◆ RECORDS FOR THE EXERCISE:

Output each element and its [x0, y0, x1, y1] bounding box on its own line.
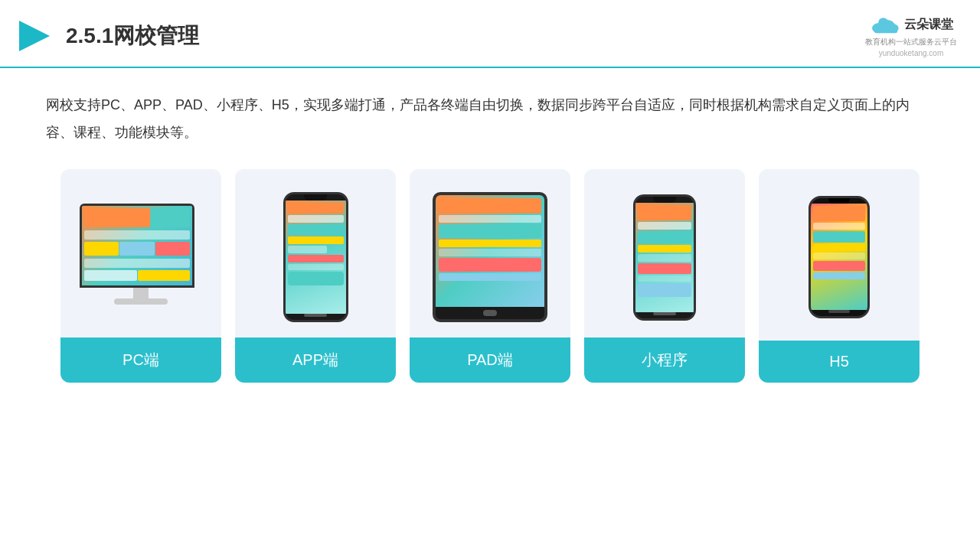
card-pc-image	[60, 169, 221, 337]
miniprogram-phone-icon	[633, 194, 696, 321]
card-h5-label: H5	[759, 341, 920, 383]
svg-point-5	[878, 18, 888, 28]
svg-rect-4	[874, 28, 898, 34]
play-icon	[15, 17, 54, 55]
header-left: 2.5.1网校管理	[15, 17, 199, 55]
card-pad: PAD端	[410, 169, 570, 383]
header: 2.5.1网校管理 云朵课堂 教育机构一站式服务云平台 yunduoketang…	[0, 0, 980, 68]
logo-area: 云朵课堂 教育机构一站式服务云平台 yunduoketang.com	[865, 14, 957, 57]
logo-name: 云朵课堂	[904, 17, 953, 33]
description-text: 网校支持PC、APP、PAD、小程序、H5，实现多端打通，产品各终端自由切换，数…	[46, 97, 910, 140]
logo-tagline: 教育机构一站式服务云平台	[865, 37, 957, 47]
cards-container: PC端 APP端	[0, 154, 980, 398]
pad-tablet-icon	[433, 192, 547, 322]
card-pc-label: PC端	[60, 337, 221, 383]
h5-phone-icon	[808, 196, 870, 318]
card-app: APP端	[235, 169, 396, 383]
card-miniprogram-image	[584, 169, 745, 337]
card-app-label: APP端	[235, 337, 396, 383]
svg-marker-0	[19, 21, 50, 51]
card-pad-image	[410, 169, 570, 337]
card-app-image	[235, 169, 396, 337]
app-phone-icon	[283, 192, 348, 322]
card-h5-image	[759, 169, 920, 337]
logo-url: yunduoketang.com	[879, 49, 944, 57]
logo-cloud: 云朵课堂	[869, 14, 953, 35]
card-pc: PC端	[60, 169, 221, 383]
description-block: 网校支持PC、APP、PAD、小程序、H5，实现多端打通，产品各终端自由切换，数…	[0, 68, 980, 154]
page-title: 2.5.1网校管理	[66, 21, 199, 51]
cloud-logo-icon	[869, 14, 900, 35]
pc-monitor-icon	[80, 204, 202, 311]
card-h5: H5	[759, 169, 920, 383]
card-miniprogram-label: 小程序	[584, 337, 745, 383]
card-miniprogram: 小程序	[584, 169, 745, 383]
card-pad-label: PAD端	[410, 337, 570, 383]
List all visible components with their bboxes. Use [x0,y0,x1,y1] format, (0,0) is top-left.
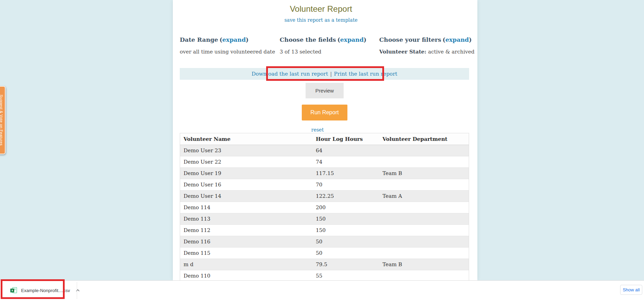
section-heading-text: Date Range [180,36,218,43]
table-cell [379,202,469,213]
table-row: Demo User 14122.25Team A [180,191,469,202]
table-row: Demo 11055 [180,270,469,281]
table-cell [379,145,469,156]
table-row: Demo 112150 [180,225,469,236]
link-separator: | [330,71,332,77]
section-heading: Date Range(expand) [180,36,249,43]
table-row: Demo 113150 [180,213,469,225]
preview-button[interactable]: Preview [306,83,344,98]
volunteer-state-label: Volunteer State: [379,49,426,55]
choose-fields-expand-link[interactable]: expand [340,36,364,43]
paren: ) [246,36,249,43]
table-cell: Team A [379,191,469,202]
table-row: Demo User 2274 [180,156,469,168]
page-title: Volunteer Report [173,4,469,14]
table-cell: Demo User 14 [180,191,312,202]
save-template-link[interactable]: save this report as a template [173,17,469,23]
table-cell [379,270,469,281]
table-row: Demo User 2364 [180,145,469,156]
table-row: Demo User 1670 [180,179,469,191]
section-heading: Choose your filters(expand) [379,36,472,43]
table-cell [379,225,469,236]
table-cell [379,156,469,168]
chevron-up-icon[interactable] [76,288,80,292]
table-cell: 74 [312,156,379,168]
section-heading: Choose the fields(expand) [280,36,366,43]
report-panel: Volunteer Report save this report as a t… [173,0,477,280]
section-choose-fields: Choose the fields(expand) 3 of 13 select… [280,36,366,43]
show-all-button[interactable]: Show all [620,285,642,295]
report-table: Volunteer NameHour Log HoursVolunteer De… [180,133,469,280]
volunteer-state-value: active & archived [428,49,474,55]
paren: ) [364,36,366,43]
table-cell: Team B [379,168,469,179]
table-cell: Demo User 23 [180,145,312,156]
run-report-button[interactable]: Run Report [302,105,347,120]
table-cell: 117.15 [312,168,379,179]
table-row: Demo 114200 [180,202,469,213]
table-cell: 150 [312,225,379,236]
feature-feedback-tab[interactable]: Suggest & Vote on Features [0,86,6,154]
table-row: m d79.5Team B [180,259,469,270]
paren: ) [469,36,472,43]
paren: ( [337,36,340,43]
table-row: Demo 11650 [180,236,469,248]
print-last-run-link[interactable]: Print the last run report [334,71,397,77]
table-cell: Demo 114 [180,202,312,213]
section-heading-text: Choose the fields [280,36,336,43]
download-shelf: x Example-Nonprofit....csv Show all [0,280,644,300]
fields-selected-summary: 3 of 13 selected [280,49,321,55]
table-row: Demo 11550 [180,248,469,259]
column-header: Volunteer Name [180,133,312,145]
download-item[interactable]: x Example-Nonprofit....csv [4,283,83,297]
paren: ( [220,36,222,43]
table-cell: 50 [312,248,379,259]
table-cell: Demo User 19 [180,168,312,179]
table-cell [379,236,469,248]
feature-tab-label: Suggest & Vote on Features [0,95,3,146]
table-row: Demo User 19117.15Team B [180,168,469,179]
table-cell: Team B [379,259,469,270]
table-header-row: Volunteer NameHour Log HoursVolunteer De… [180,133,469,145]
section-heading-text: Choose your filters [379,36,441,43]
date-range-summary: over all time using volunteered date [180,49,275,55]
table-cell: 122.25 [312,191,379,202]
table-cell [379,213,469,225]
table-cell [379,179,469,191]
table-cell: 150 [312,213,379,225]
download-filename: Example-Nonprofit....csv [21,288,70,293]
table-cell: m d [180,259,312,270]
table-cell: 55 [312,270,379,281]
table-cell: Demo 115 [180,248,312,259]
table-cell: Demo 112 [180,225,312,236]
date-range-expand-link[interactable]: expand [222,36,246,43]
volunteer-state-summary: Volunteer State: active & archived [379,49,475,55]
table-cell: Demo User 22 [180,156,312,168]
table-cell: 200 [312,202,379,213]
last-run-links-bar: Download the last run report|Print the l… [180,68,469,80]
table-cell: Demo User 16 [180,179,312,191]
download-last-run-link[interactable]: Download the last run report [252,71,328,77]
excel-x-glyph: x [10,289,14,292]
table-cell: 64 [312,145,379,156]
table-cell: 50 [312,236,379,248]
column-header: Volunteer Department [379,133,469,145]
table-cell: 70 [312,179,379,191]
table-cell: Demo 110 [180,270,312,281]
table-cell [379,248,469,259]
download-item-divider [77,282,77,299]
table-cell: 79.5 [312,259,379,270]
table-cell: Demo 113 [180,213,312,225]
excel-file-icon: x [10,287,17,293]
column-header: Hour Log Hours [312,133,379,145]
choose-filters-expand-link[interactable]: expand [445,36,469,43]
table-cell: Demo 116 [180,236,312,248]
section-date-range: Date Range(expand) over all time using v… [180,36,249,43]
section-choose-filters: Choose your filters(expand) Volunteer St… [379,36,472,43]
reset-link[interactable]: reset [173,127,462,133]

◆ EXERCISE DESCRIPTION:
In your copy of the listing, please omit the pictures and keep every word exact.

◆ TASK ANSWER:
Output each element and its [x0, y0, x1, y1] bounding box on its own line.
card-pc-image	[60, 169, 221, 337]
miniprogram-phone-icon	[633, 194, 696, 321]
card-h5-label: H5	[759, 341, 920, 383]
svg-point-5	[878, 18, 888, 28]
svg-rect-4	[874, 28, 898, 34]
play-icon	[15, 17, 54, 55]
header-left: 2.5.1网校管理	[15, 17, 199, 55]
card-pad: PAD端	[410, 169, 570, 383]
header: 2.5.1网校管理 云朵课堂 教育机构一站式服务云平台 yunduoketang…	[0, 0, 980, 68]
logo-area: 云朵课堂 教育机构一站式服务云平台 yunduoketang.com	[865, 14, 957, 57]
logo-name: 云朵课堂	[904, 17, 953, 33]
description-text: 网校支持PC、APP、PAD、小程序、H5，实现多端打通，产品各终端自由切换，数…	[46, 97, 910, 140]
logo-tagline: 教育机构一站式服务云平台	[865, 37, 957, 47]
cards-container: PC端 APP端	[0, 154, 980, 398]
pad-tablet-icon	[433, 192, 547, 322]
card-pc-label: PC端	[60, 337, 221, 383]
h5-phone-icon	[808, 196, 870, 318]
card-app: APP端	[235, 169, 396, 383]
card-miniprogram-image	[584, 169, 745, 337]
card-app-label: APP端	[235, 337, 396, 383]
svg-marker-0	[19, 21, 50, 51]
card-pad-image	[410, 169, 570, 337]
card-app-image	[235, 169, 396, 337]
app-phone-icon	[283, 192, 348, 322]
card-h5-image	[759, 169, 920, 337]
logo-url: yunduoketang.com	[879, 49, 944, 57]
logo-cloud: 云朵课堂	[869, 14, 953, 35]
card-pc: PC端	[60, 169, 221, 383]
description-block: 网校支持PC、APP、PAD、小程序、H5，实现多端打通，产品各终端自由切换，数…	[0, 68, 980, 154]
page-title: 2.5.1网校管理	[66, 21, 199, 51]
cloud-logo-icon	[869, 14, 900, 35]
pc-monitor-icon	[80, 204, 202, 311]
card-h5: H5	[759, 169, 920, 383]
card-miniprogram-label: 小程序	[584, 337, 745, 383]
card-miniprogram: 小程序	[584, 169, 745, 383]
card-pad-label: PAD端	[410, 337, 570, 383]
List all visible components with their bboxes. Use [x0,y0,x1,y1] format, (0,0) is top-left.
section-heading-text: Date Range [180,36,218,43]
table-cell [379,202,469,213]
table-row: Demo User 14122.25Team A [180,191,469,202]
table-row: Demo 11055 [180,270,469,281]
table-cell [379,145,469,156]
table-row: Demo 112150 [180,225,469,236]
link-separator: | [330,71,332,77]
section-heading: Date Range(expand) [180,36,249,43]
table-row: Demo 113150 [180,213,469,225]
preview-button[interactable]: Preview [306,83,344,98]
volunteer-state-label: Volunteer State: [379,49,426,55]
choose-fields-expand-link[interactable]: expand [340,36,364,43]
paren: ) [246,36,249,43]
table-cell: Team A [379,191,469,202]
table-row: Demo User 2274 [180,156,469,168]
page-title: Volunteer Report [173,4,469,14]
table-cell: Demo User 14 [180,191,312,202]
save-template-link[interactable]: save this report as a template [173,17,469,23]
table-cell [379,270,469,281]
table-row: Demo User 2364 [180,145,469,156]
table-row: Demo User 1670 [180,179,469,191]
section-heading: Choose your filters(expand) [379,36,472,43]
table-cell [379,225,469,236]
table-cell [379,156,469,168]
chevron-up-icon[interactable] [76,288,80,292]
table-cell: 74 [312,156,379,168]
section-heading: Choose the fields(expand) [280,36,366,43]
report-panel: Volunteer Report save this report as a t… [173,0,477,280]
section-choose-fields: Choose the fields(expand) 3 of 13 select… [280,36,366,43]
show-all-button[interactable]: Show all [620,285,642,295]
report-table: Volunteer NameHour Log HoursVolunteer De… [180,133,469,280]
volunteer-state-value: active & archived [428,49,474,55]
paren: ) [364,36,366,43]
table-cell: Team B [379,168,469,179]
table-cell: Demo User 23 [180,145,312,156]
run-report-button[interactable]: Run Report [302,105,347,120]
table-cell: 117.15 [312,168,379,179]
table-row: Demo 114200 [180,202,469,213]
table-cell: 150 [312,225,379,236]
feature-feedback-tab[interactable]: Suggest & Vote on Features [0,86,6,154]
table-row: m d79.5Team B [180,259,469,270]
paren: ) [469,36,472,43]
paren: ( [337,36,340,43]
table-row: Demo 11650 [180,236,469,248]
print-last-run-link[interactable]: Print the last run report [334,71,397,77]
table-cell: Demo 114 [180,202,312,213]
section-heading-text: Choose the fields [280,36,336,43]
download-shelf: x Example-Nonprofit....csv Show all [0,280,644,300]
fields-selected-summary: 3 of 13 selected [280,49,321,55]
table-row: Demo 11550 [180,248,469,259]
column-header: Volunteer Name [180,133,312,145]
download-item[interactable]: x Example-Nonprofit....csv [4,283,83,297]
paren: ( [220,36,222,43]
table-cell: 50 [312,248,379,259]
table-cell: Demo User 19 [180,168,312,179]
table-cell [379,236,469,248]
feature-tab-label: Suggest & Vote on Features [0,95,3,146]
table-row: Demo User 19117.15Team B [180,168,469,179]
table-cell: Team B [379,259,469,270]
table-header-row: Volunteer NameHour Log HoursVolunteer De… [180,133,469,145]
section-heading-text: Choose your filters [379,36,441,43]
date-range-summary: over all time using volunteered date [180,49,275,55]
table-cell: 122.25 [312,191,379,202]
table-cell [379,213,469,225]
table-cell [379,179,469,191]
table-cell: 150 [312,213,379,225]
download-filename: Example-Nonprofit....csv [21,288,70,293]
table-cell: m d [180,259,312,270]
table-cell: 55 [312,270,379,281]
table-cell: Demo 115 [180,248,312,259]
table-cell: Demo 112 [180,225,312,236]
date-range-expand-link[interactable]: expand [222,36,246,43]
volunteer-state-summary: Volunteer State: active & archived [379,49,475,55]
table-cell: Demo User 22 [180,156,312,168]
table-cell: 200 [312,202,379,213]
last-run-links-bar: Download the last run report|Print the l… [180,68,469,80]
table-cell: Demo User 16 [180,179,312,191]
download-last-run-link[interactable]: Download the last run report [252,71,328,77]
excel-x-glyph: x [10,289,14,292]
table-cell: 64 [312,145,379,156]
table-cell: 50 [312,236,379,248]
column-header: Volunteer Department [379,133,469,145]
table-cell: 70 [312,179,379,191]
table-cell: Demo 110 [180,270,312,281]
table-cell [379,248,469,259]
download-item-divider [77,282,77,299]
table-cell: 79.5 [312,259,379,270]
table-cell: Demo 113 [180,213,312,225]
excel-file-icon: x [10,287,17,293]
column-header: Hour Log Hours [312,133,379,145]
choose-filters-expand-link[interactable]: expand [445,36,469,43]
table-cell: Demo 116 [180,236,312,248]
section-date-range: Date Range(expand) over all time using v… [180,36,249,43]
section-choose-filters: Choose your filters(expand) Volunteer St… [379,36,472,43]
reset-link[interactable]: reset [173,127,462,133]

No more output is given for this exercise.